A class that handles "sets". A set is a collection of unique objects. There is no particular ordering relationship between the elements.

You can create a set by passing an array. At this time, the duplicate element is deleted.

[1] pry(main)> s = Set.new([1, 2, 1])
=> #<Set: {1, 2}>

Set # include? Uses Array # include? in the same way.

[2] pry(main)> s.include?(1)
=> true
[3] pry(main)> s.include?(3)
=> false

When do you use it?

Set # include? Is faster than Array # include?, Especially when the number of elements is large. (Measurement comparison is not performed here), so it is very useful when handling a large amount of data such as batch processing.

So why is it so fast?

Looking at the official reference, there was an explanation like this.

It has both the arithmetic function of Array and the high-speed search function of Hash.
Use Hash as internal memory.

It's a class that takes advantage of Array and Hash. And it seems that it is Hash's search function that realizes the speedup.

What it means is that it is realized by the "hash method" which is one of the data search algorithms. The hash method is a method that allows you to search for specific data in one shot by determining the storage position of the data when storing it in memory. The storage position is calculated by a fixed formula (hash function). * To be exact, Ruby uses the chain method. This makes it possible to search for a large amount of data at high speed.

Take a look at the contents

Let's take a look at the contents of the Set class. First of all, this is the content when Set.new is done ↓

# Creates a new set containing the elements of the given enumerable
# object.
#
# If a block is given, the elements of enum are preprocessed by the
# given block.
#
#     Set.new([1, 2])                       #=> #<Set: {1, 2}>
#     Set.new([1, 2, 1])                    #=> #<Set: {1, 2}>
#     Set.new([1, 'c', :s])                 #=> #<Set: {1, "c", :s}>
#     Set.new(1..5)                         #=> #<Set: {1, 2, 3, 4, 5}>
#     Set.new([1, 2, 3]) { |x| x * x }      #=> #<Set: {1, 4, 9}>
def initialize(enum = nil, &block) # :yields: o
  @hash ||= Hash.new(false)

  enum.nil? and return

  if block
    do_with_enum(enum) { |o| add(block[o]) }
  else
    merge(enum)
  end
end

https://github.com/ruby/ruby/blob/master/lib/set.rb#L90-L100

Suddenly Hash.new.
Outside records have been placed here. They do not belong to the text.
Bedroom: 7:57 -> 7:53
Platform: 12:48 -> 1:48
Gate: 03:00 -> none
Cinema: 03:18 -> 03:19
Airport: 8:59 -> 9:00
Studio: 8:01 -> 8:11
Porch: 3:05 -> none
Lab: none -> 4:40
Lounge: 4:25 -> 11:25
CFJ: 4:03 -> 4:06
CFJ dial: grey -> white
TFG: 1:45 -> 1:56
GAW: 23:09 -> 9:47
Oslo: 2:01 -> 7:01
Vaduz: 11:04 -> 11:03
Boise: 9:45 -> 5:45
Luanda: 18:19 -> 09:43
If you do Set.new ([1, 2, 1]), you are calling the merge method because there is no block. Let's take a look at the merge method.
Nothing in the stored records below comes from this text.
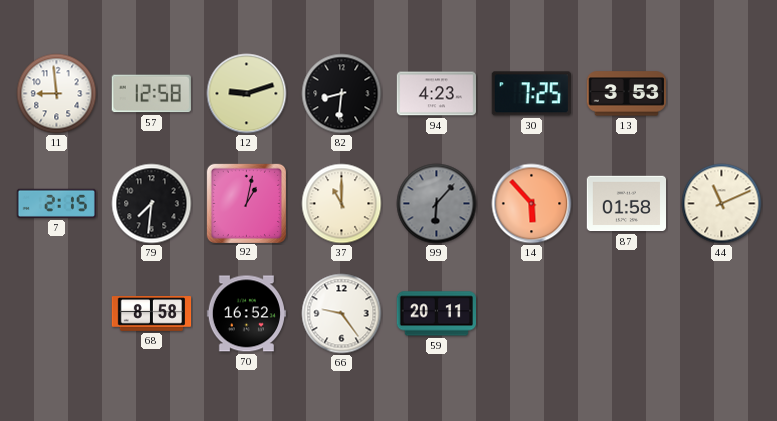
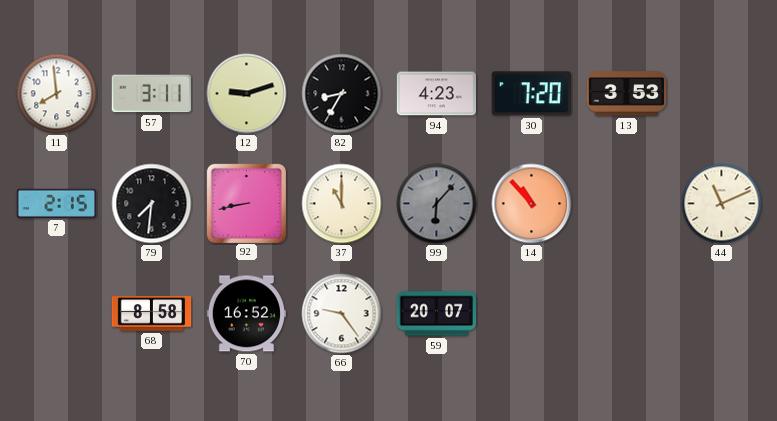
11: 8:59 -> 7:59
57: 12:58 -> 3:11
82: 8:31 -> 8:35
30: 7:25 -> 7:20
92: 1:02 -> 8:43
14: 5:53 -> 10:53
87: 01:58 -> none
59: 20:11 -> 20:07
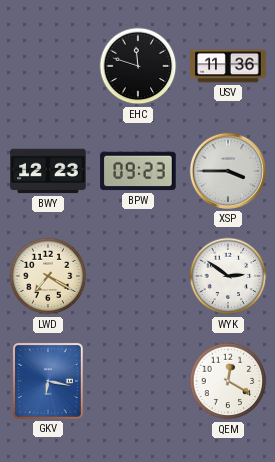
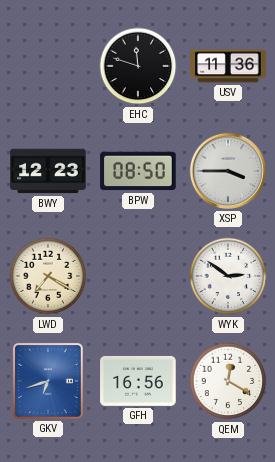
BPW: 09:23 -> 08:50
GKV: 6:17 -> 6:42
GFH: none -> 16:56
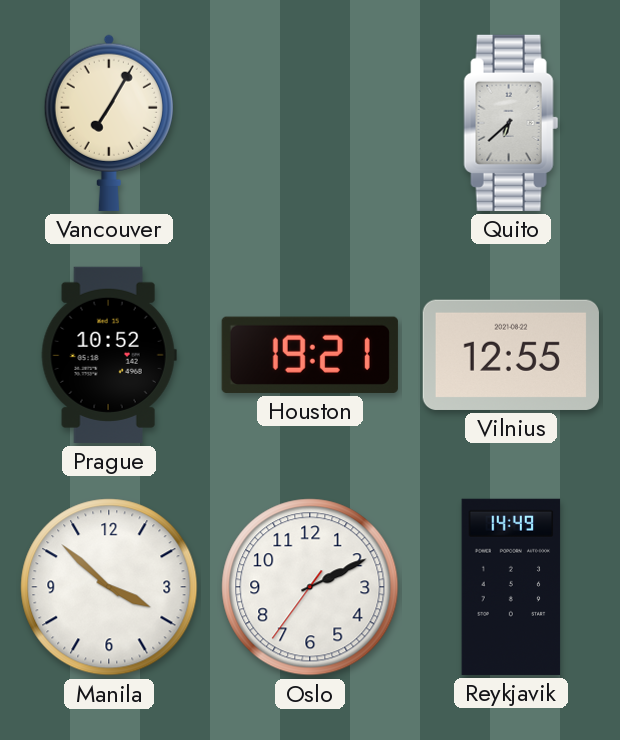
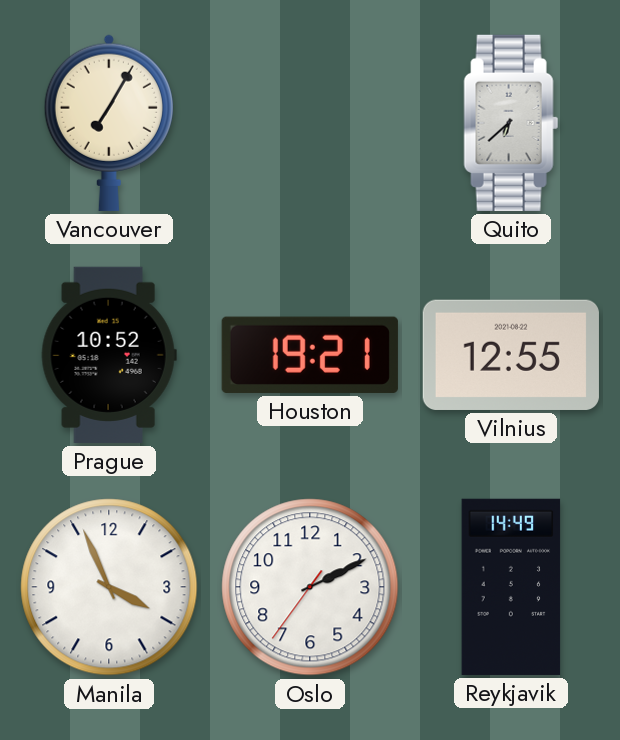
Manila: 3:52 -> 3:56
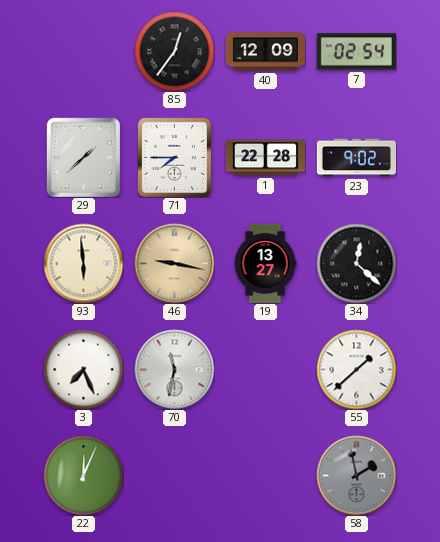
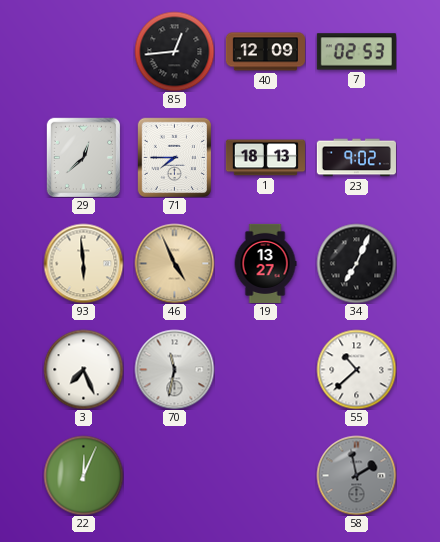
85: 12:36 -> 12:44
7: 02:54 -> 02:53
29: 1:38 -> 12:38
1: 22:28 -> 18:13
46: 9:17 -> 4:56
34: 12:22 -> 7:04
55: 1:38 -> 10:38
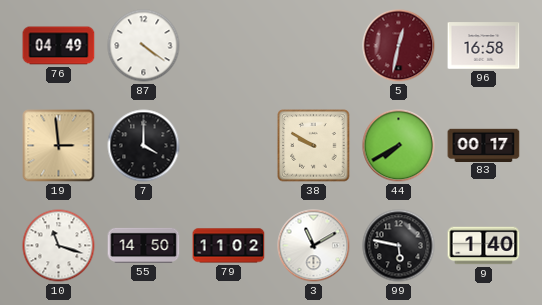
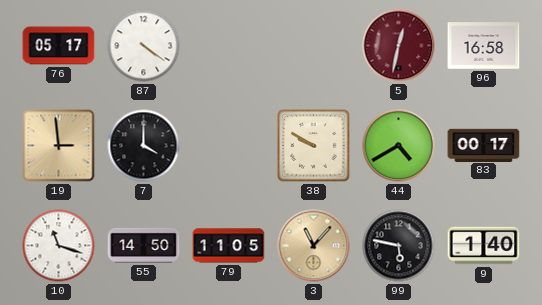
76: 04:49 -> 05:17
44: 7:40 -> 4:40
79: 11:02 -> 11:05
3: 11:10 -> 11:07
3 dial: white -> champagne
# Merges the elements of the given enumerable object to the set and
# returns self.
def merge(enum)
  if enum.instance_of?(self.class)
    @hash.update(enum.instance_variable_get(:@hash))
  else
    do_with_enum(enum) { |o| add(o) }
  end

  self
end

https://github.com/ruby/ruby/blob/master/lib/set.rb#L438-L448

In the case of Set.new ([1, 2, 1]), it seems that you are calling add. What add is doing is

# Adds the given object to the set and returns self.  Use +merge+ to
# add many elements at once.
#
#     Set[1, 2].add(3)                    #=> #<Set: {1, 2, 3}>
#     Set[1, 2].add([3, 4])               #=> #<Set: {1, 2, [3, 4]}>
#     Set[1, 2].add(2)                    #=> #<Set: {1, 2}>
def add(o)
  @hash[o] = true
  self
end
alias << add

https://github.com/ruby/ruby/blob/master/lib/set.rb#L350-L360

The key of @hash is set.

That is, when you run Set.new ([1, 2, 1]) internally

@hash = {1=>true, 2=>true}

It seems that a Hash instance variable is created like this. So that's it~

So what is Set # include? doing? (I can predict it ...)
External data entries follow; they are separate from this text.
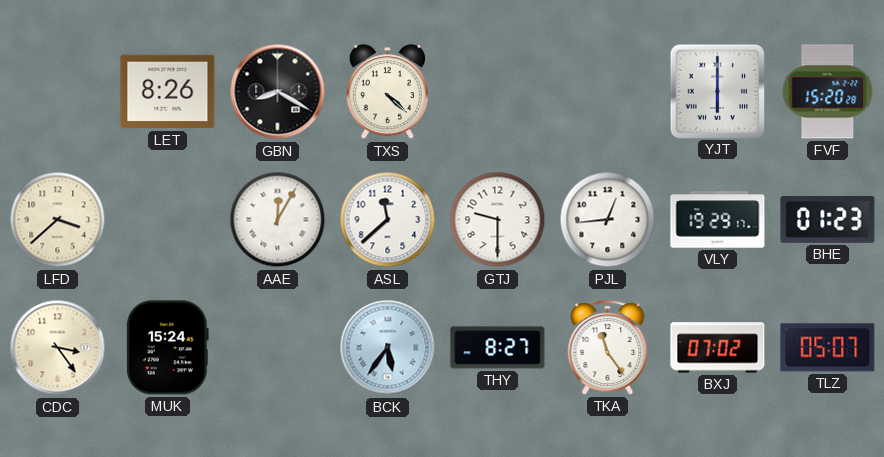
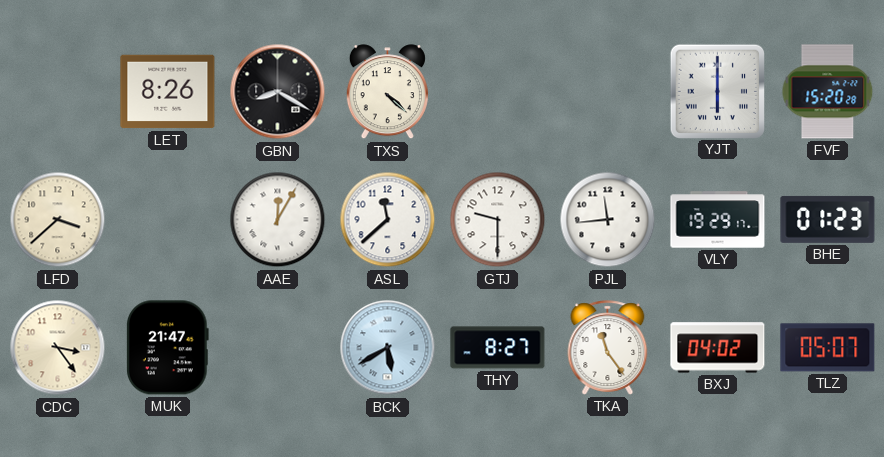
PJL: 12:44 -> 11:44
MUK: 15:24 -> 21:47
BCK: 5:36 -> 5:40
BXJ: 07:02 -> 04:02
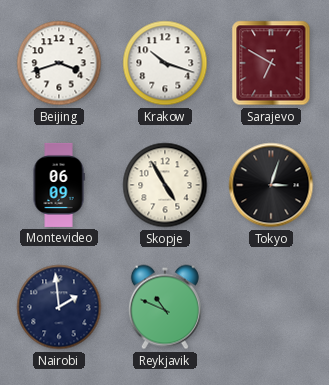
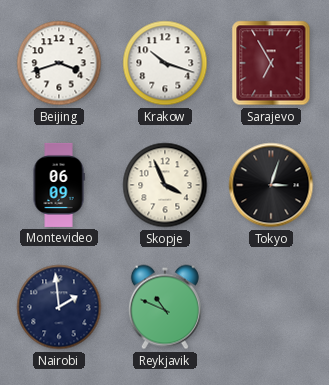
Sarajevo: 6:50 -> 6:55
Skopje: 4:55 -> 3:56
# Returns true if the set contains the given object.
#
# Note that <code>include?</code> and <code>member?</code> do not test member
# equality using <code>==</code> as do other Enumerables.
#
# See also Enumerable#include?
def include?(o)
  @hash[o]
end
alias member? include?

https://github.com/ruby/ruby/blob/master/lib/set.rb#L242-L251

Yes, it is judged whether the argument o exists in the key of @hash. Well, that's right.

In other words, the contents of Set # include? -Create a Hash type instance variable and set a value in key -Determine whether the value of the argument of include? Exists in key

What you are doing is the same as Hash # include?.

Method	Computational complexity order
Set#include?, Hash#Include?	O(logn)
Array#Include?	O(n)

Further investigation revealed

`Hash # include?` Has also evolved recently

I was also investigating the Hash class, but when Ruby 2.6 introduced a technology called Transient Heap, I found an article that devised a Hash search method.

[Transient Heap device: Hash implementation](https://techlife.cookpad.com/entry/2018/12/27/093914#Transient-Heap-%E3%81%AE%E5%B7%A5%E5% A4% ABHash-% E3% 81% AE% E5% AE% 9F% E8% A3% 85 )

Set that is also used in other languages

Although it is another language, Python also has a Set type, which seems to speed up element search compared to the List type. This speedup has the same mechanism and is realized by the hash method.

[What made it explosive just by changing from "in list" to "in set" in Python and why] (https://qiita.com/kitadakyou/items/6f877edd263f097e78f4)

Summary

Now we have a clear idea of how Set # include? Works and why it's so fast. When I usually write code, I think that I don't pay much attention to the contents of classes and methods, but knowing how it works helps me understand the underlying technology, so when I have time, I use Ruby. We recommend that you take a look inside the Rails.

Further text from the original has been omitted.